There is already evidence that the environmental movement is “a site of exclusionary practices including racism and sexism” (Fenney) and there is increasingly evidence of ableism. This matters because any exclusion may reduce the effectiveness of the movement to achieve its goals.
As a note, I’m saying environmental movement but am aware that it’s much more complicated than the phrase sounds, that its made up of different groups with different approaches and different strategies. However, any part of the environmental movement would benefit from considering whether they inadvertently exclude any groups.
There are barriers to certain aspects of sustainable lifestyles, pro environment activities and activism and Fenney suggests that “there are particular features of the British environmental movement which may exclude disabled people”.

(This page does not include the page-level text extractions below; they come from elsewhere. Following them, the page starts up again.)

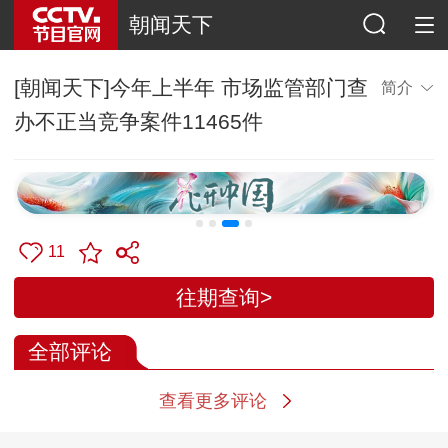
朝闻天下
[朝闻天下]今年上半年 市场监管部门查
简介
办不正当竞争案件11465件
11
往期查询>
全部评论
查看更多评论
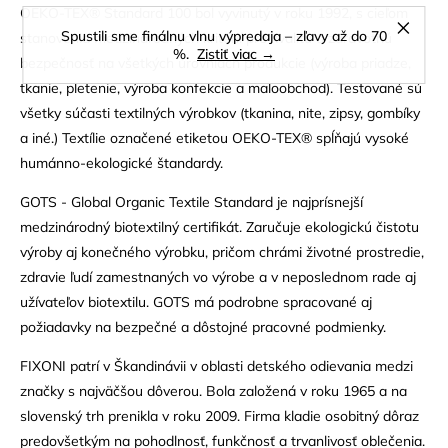
OEKO-TEX® Standard 100 bol vyvinutý v roku 1992, s cieľom
Spustili sme finálnu vlnu výpredaja – zľavy až do 70
stanovenia medzinárodných kritérií pre kvalitu a zdravotnú
%.
Zistiť viac →
bezpečnosť na všetkých úrovniach produkcie (výroba priadze,
tkanie, pletenie, výroba konfekcie a maloobchod). Testované sú
všetky súčasti textilných výrobkov (tkanina, nite, zipsy, gombíky
a iné.) Textílie označené etiketou OEKO-TEX® spĺňajú vysoké
humánno-ekologické štandardy.
GOTS - Global Organic Textile Standard je najprísnejší
medzinárodný biotextilný certifikát. Zaručuje ekologickú čistotu
výroby aj konečného výrobku, pričom chrámi životné prostredie,
zdravie ľudí zamestnaných vo výrobe a v neposlednom rade aj
užívateľov biotextilu. GOTS má podrobne spracované aj
požiadavky na bezpečné a dôstojné pracovné podmienky.
FIXONI patrí v Škandinávii v oblasti detského odievania medzi
značky s najväčšou dôverou. Bola založená v roku 1965 a na
slovenský trh prenikla v roku 2009. Firma kladie osobitný dôraz
predovšetkým na pohodlnosť, funkčnosť a trvanlivosť oblečenia.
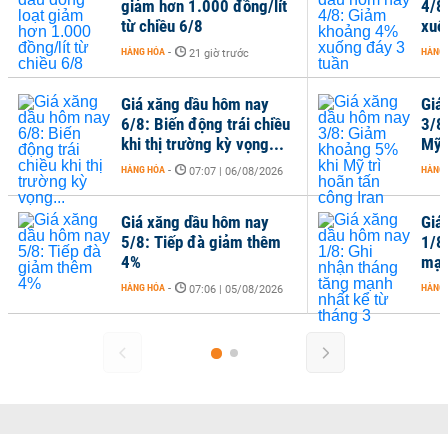
giảm hơn 1.000 đồng/lít
4/8
từ chiều 6/8
xuố
HÀNG HÓA
-
HÀNG
21 giờ trước
Giá xăng dầu hôm nay
Giá
6/8: Biến động trái chiều
3/8
khi thị trường kỳ vọng...
Mỹ 
HÀNG HÓA
-
HÀNG
07:07 | 06/08/2026
Giá xăng dầu hôm nay
Giá
5/8: Tiếp đà giảm thêm
1/8
4%
mạn
HÀNG HÓA
-
HÀNG
07:06 | 05/08/2026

Barriers include physical access to meetings, protests and conservation sites. A lack of accessible information as well as a lack of information about accessibility. Increasingly websites are relied on for information and these are not always accessible and accessibility information isn’t always up to date. Financial and social barriers play a factor as well, with the latter that might be being dependant on the help and kindness of others who can refuse, as well as attitudinal issues.
“Broad environmental concerns can also be considered a feature of privilege, however. It may not always be a priority of disadvantaged groups because of their increased need to focus primarily on the difficulties encountered in their everyday lives and environments”

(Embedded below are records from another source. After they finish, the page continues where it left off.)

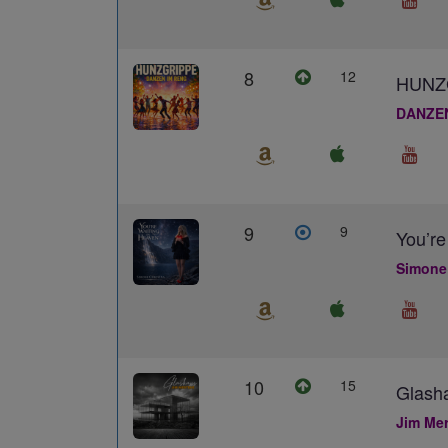
8
12
HUNZ
DANZE
9
9
You’re
Simone
10
15
Glash
Jim Me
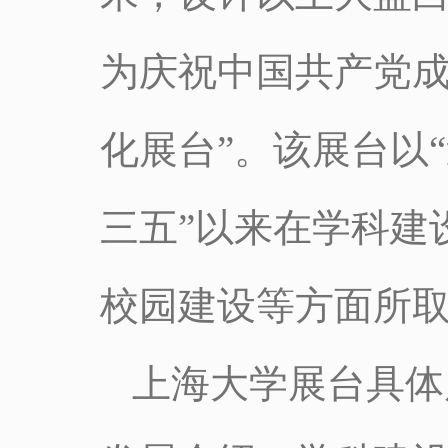
为庆祝中国共产党成
化展台”。该展台以
三五”以来在学科建
校园建设等方面所
上海大学展台具体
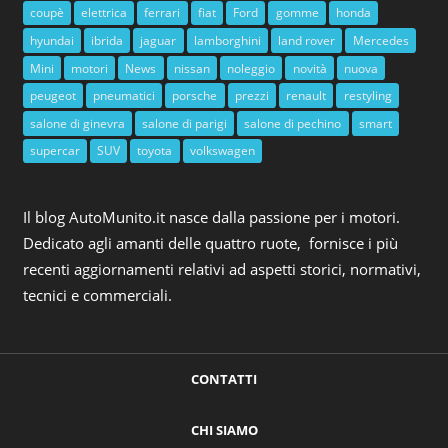
coupè
elettrica
ferrari
fiat
Ford
gomme
honda
hyundai
ibrida
jaguar
lamborghini
land rover
Mercedes
Mini
motori
News
nissan
noleggio
novità
nuova
peugeot
pneumatici
porsche
prezzi
renault
restyling
salone di ginevra
salone di parigi
salone di pechino
smart
supercar
SUV
toyota
volkswagen
Il blog AutoMunito.it nasce dalla passione per i motori.
Dedicato agli amanti delle quattro ruote, fornisce i più
recenti aggiornamenti relativi ad aspetti storici, normativi,
tecnici e commerciali.
CONTATTI
CHI SIAMO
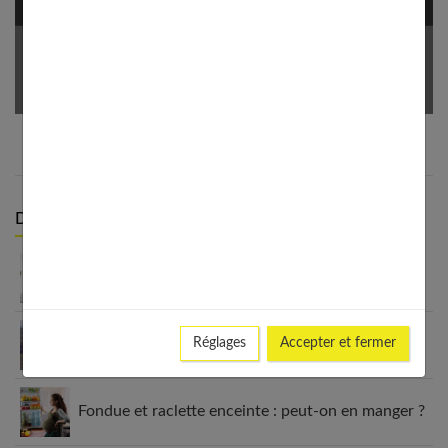
Votre Email *
Derniers articles :
Grossesse et douleurs lombaires : comprendre,
prévenir et soulager
Un incontournable de votre garde-robe de
Réglages
Accepter et fermer
grossesse : la robe bohème
Fondue et raclette enceinte : peut-on en manger ?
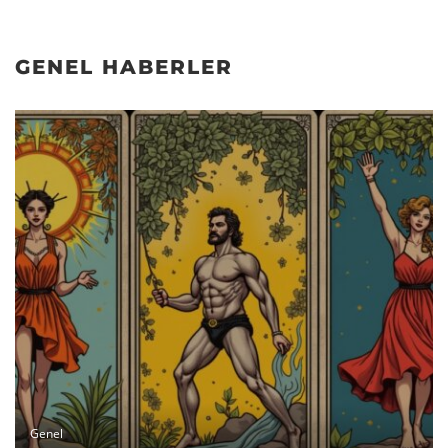
GENEL HABERLER
Genel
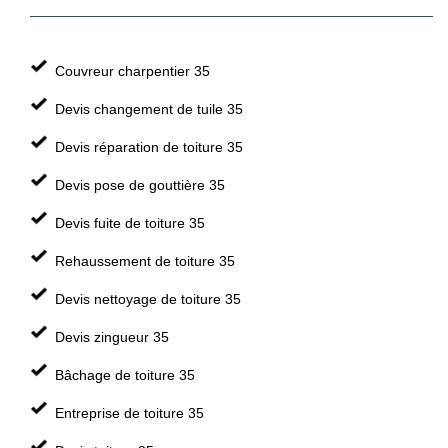
Couvreur charpentier 35
Devis changement de tuile 35
Devis réparation de toiture 35
Devis pose de gouttière 35
Devis fuite de toiture 35
Rehaussement de toiture 35
Devis nettoyage de toiture 35
Devis zingueur 35
Bâchage de toiture 35
Entreprise de toiture 35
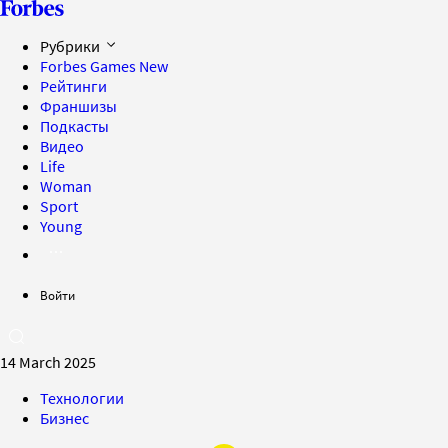
Рубрики
Forbes Games
New
Рейтинги
Франшизы
Подкасты
Видео
Life
Woman
Sport
Young
Войти
14 March 2025
Технологии
Бизнес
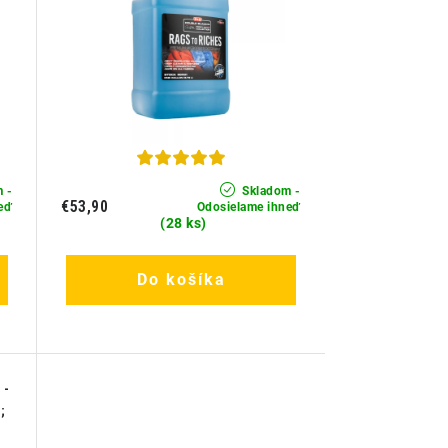
 -
Skladom -
€53,90
eď
Odosielame ihneď
(28 ks)
Do košíka
 -
;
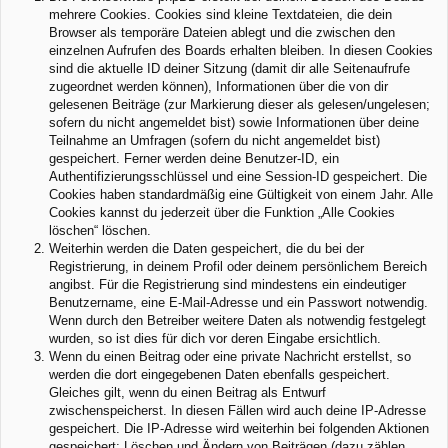
mehrere Cookies. Cookies sind kleine Textdateien, die dein
Browser als temporäre Dateien ablegt und die zwischen den
einzelnen Aufrufen des Boards erhalten bleiben. In diesen Cookies
sind die aktuelle ID deiner Sitzung (damit dir alle Seitenaufrufe
zugeordnet werden können), Informationen über die von dir
gelesenen Beiträge (zur Markierung dieser als gelesen/ungelesen;
sofern du nicht angemeldet bist) sowie Informationen über deine
Teilnahme an Umfragen (sofern du nicht angemeldet bist)
gespeichert. Ferner werden deine Benutzer-ID, ein
Authentifizierungsschlüssel und eine Session-ID gespeichert. Die
Cookies haben standardmäßig eine Gültigkeit von einem Jahr. Alle
Cookies kannst du jederzeit über die Funktion „Alle Cookies
löschen“ löschen.
Weiterhin werden die Daten gespeichert, die du bei der
Registrierung, in deinem Profil oder deinem persönlichem Bereich
angibst. Für die Registrierung sind mindestens ein eindeutiger
Benutzername, eine E-Mail-Adresse und ein Passwort notwendig.
Wenn durch den Betreiber weitere Daten als notwendig festgelegt
wurden, so ist dies für dich vor deren Eingabe ersichtlich.
Wenn du einen Beitrag oder eine private Nachricht erstellst, so
werden die dort eingegebenen Daten ebenfalls gespeichert.
Gleiches gilt, wenn du einen Beitrag als Entwurf
zwischenspeicherst. In diesen Fällen wird auch deine IP-Adresse
gespeichert. Die IP-Adresse wird weiterhin bei folgenden Aktionen
gespeichert: Löschen und Ändern von Beiträgen (dazu zählen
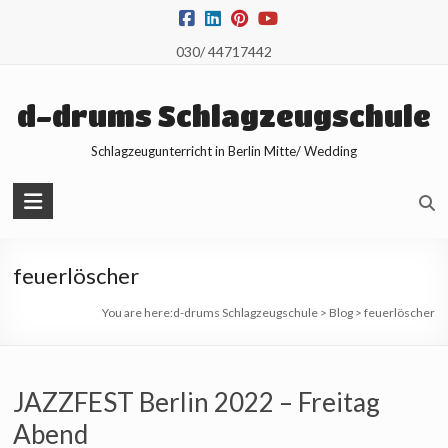
Skip
to
030/ 44717442
content
d-drums Schlagzeugschule
Schlagzeugunterricht in Berlin Mitte/ Wedding
feuerlöscher
You are here:
d-drums Schlagzeugschule
>
Blog
>
feuerlöscher
JAZZFEST Berlin 2022 – Freitag
Abend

The social hierarchies from general society transfer over to the environmental movement, but can feel much worse because of the narratives around embodiment. Assumptions about what disabled people can and can’t do, and are and aren’t interested in, are made unquestioningly in wider society and unfortunately are also found within the environmental movement.
In Fenney’s research, participants identified implicit ableism in campaign messages and materials, giving cycling as a key example. Cycling is often positioned as an alternative to car use but can be promoted in a way that focuses on physical fitness and ability as well as suggesting a moral superiority. Another participant raised the issues of requiring medication which is produced by big multinational companies and how this doesn’t work in the simplistic view of natural is good and unnatural is bad. Relying on medication also goes against a narrative of self sufficiency and independence.

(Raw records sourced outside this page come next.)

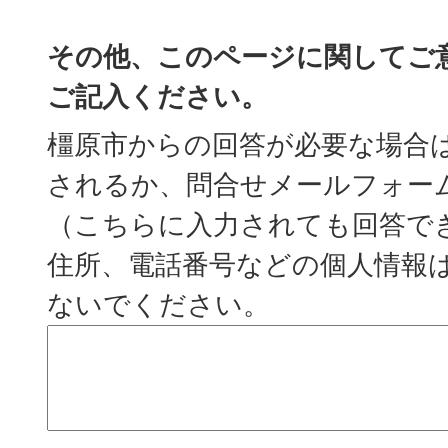
その他、このページに関してご
ご記入ください。
橿原市からの回答が必要な場合
されるか、問合せメールフォー
（こちらに入力されても回答で
住所、電話番号などの個人情報
ないでください。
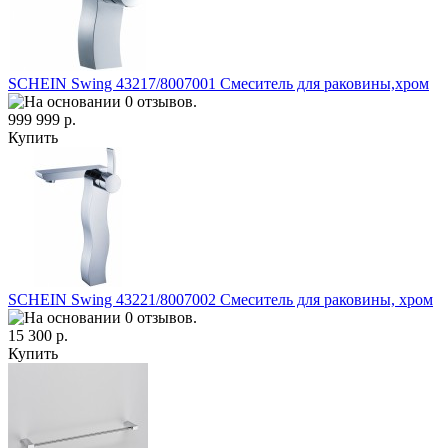
SCHEIN Swing 43217/8007001 Смеситель для раковины,хром
999 999 р.
Купить
SCHEIN Swing 43221/8007002 Смеситель для раковины, хром
15 300 р.
Купить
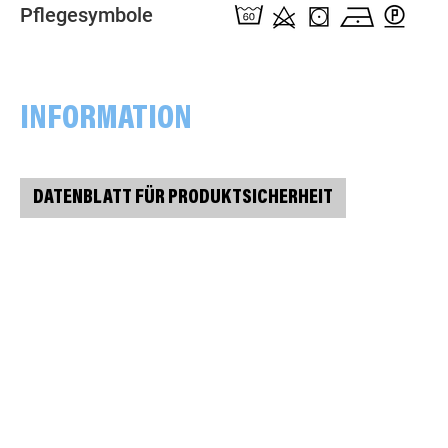
Pflegesymbole
INFORMATION
DATENBLATT FÜR PRODUKTSICHERHEIT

“…the environmental movement is deeply attached to the notion of “the solitary retreat into nature as the primary source of an environmental ethic” … By implying that one must have a deep immersion experience of nature in order to understand nature, ecocritics create a situation in which some kinds of experiences can be interpreted as more valid than others, as granting a more accurate, intense, and authentic understanding of nature.”
This emphasis on self sufficiency and solitary retreats erases the importance of interdependence that many people – disabled or not – rely on. We hear over and over again how we should be independent – every man is an island – and yet there are many environmental benefits to being an interconnected web instead of a lone off gridder. Of course, different things work for different people but from my corner of the world, there are huge benefits to most people of accepting interdependence as a model.
Even living the rural idyll has its disadvantages for some people with disabilities. If I had followed my teenager dream and moved to the middle of some fields in Wales, then I would struggle to have my care needs met, to have carers that I love and to have the access to the health system that I need. It wouldn’t be impossible, by living in a city I have more choices and more opportunities.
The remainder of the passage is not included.